Aithne felt a wave of jealousy but couldn’t tell if it emanated from Colette or herself. She didn’t need to be able to read minds to feel the heat of his arousal. But since she could read minds, she unwillingly learned any number of things she absolutely did NOT need to know.
She did not need to know, for instance, that Colette had been pining for Urag for years but had been too afraid to approach him until forced into an act of desperation by the arrival of someone claiming to be his wife so had made up a false pretense to visit him then asked to use the toilet so she could change into this sheer robe. And she REALLY didn’t need to know that Urag had long held a reciprocal candle for Colette but had been too shy to say anything and was VERY amenable to being seduced by her.
Stuck in the very uncomfortable position between the two, a beet-faced Aithne took two steps toward Colette, whispered, “His favorite position is from behind,” then excused herself and beat a hasty retreat.
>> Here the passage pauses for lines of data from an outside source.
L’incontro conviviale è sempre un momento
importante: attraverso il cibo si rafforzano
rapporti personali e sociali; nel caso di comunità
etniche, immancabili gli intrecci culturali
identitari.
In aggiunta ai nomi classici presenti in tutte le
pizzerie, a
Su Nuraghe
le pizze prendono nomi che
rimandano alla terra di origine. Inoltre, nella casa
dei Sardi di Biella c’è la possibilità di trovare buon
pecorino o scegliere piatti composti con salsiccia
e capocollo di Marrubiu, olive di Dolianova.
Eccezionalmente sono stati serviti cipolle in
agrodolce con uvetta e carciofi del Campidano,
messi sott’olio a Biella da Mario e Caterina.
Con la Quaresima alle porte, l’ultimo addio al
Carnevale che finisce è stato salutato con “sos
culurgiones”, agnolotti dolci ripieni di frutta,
Upon entering her actual suite, she tossed the dinner she had begged from the kitchen into the trash, threw herself onto the bed, and sobbed in uncontrollable heaves for the next hour. Once the tears had subsided, she pulled herself up, tossed her clothes in a corner, and took a hot bath while she tried to decide what to do.
It was unbearable. Urag was so nearby, only steps away – the suite, as promised, was only two doors down the hall from the Arcaneum – but he might as well have been miles away. Or still dead. She would actually feel better if he was dead (not that she wanted him to die!) rather than have him back but not be able to have him back.
Had he and Colette had this kind of attraction before? Aithne had never got that impression from them – they had acted more like siblings than pining lovebirds. Besides, it was hard to imagine Colette giving the man she pined for a naked sex slave. So perhaps this version of Skyrim was not exactly the same as before.
Well, of course it wasn’t – Aithne herself had changed things by killing Borkul instead of being enslaved by him. She shivered a little at the thought, despite the heat of the tub. At this point, she would have been huddled in that little cave, still suffering from the broken ribs she had suffered in the crash and the hypothermia induced from jumping into the frigid water. Her training with Borkul would have only just begun.
But a change like that would not have changed the attitudes of two people who had been friendly but not…well, friendly. Would it?
Aithne shook her head and tried to dispel this fruitless throught process. She needed to be somewhere else, if only for her own sanity.
Maybe she should just leave. Go find Trendil and…well, just Trendil, since Aithne knew where she would be. Sloan had mentioned heading for Riften, but that didn’t mean Riften was where she had started. They could go to Labyrinthian again, free the mages and grab the staff, then try to find their Dragonborn doppelganger.
She sighed. She couldn’t do that. Not yet. She still had so much research to do. She had read some of the books on dragons before, but they had not seemed like a priority until it was too late – she had spent all her time on magic theory instead.
Now she knew better.
She sighed again as she lifted herself from the tub just as the door chime dinged. She wrapped a clean robe around herself then let in Merks, who bore with him three more books, a tray of assorted meats and cheeses, and a bottle of wine. For the first time since she had met him, Aithne felt grateful toward him. She told him so, then kicked him out, poured a glass of wine, arranged the food nearby, picked up a book, and settled in to read.
The sooner she finished, the sooner she could be away from this parody of the life she had lost.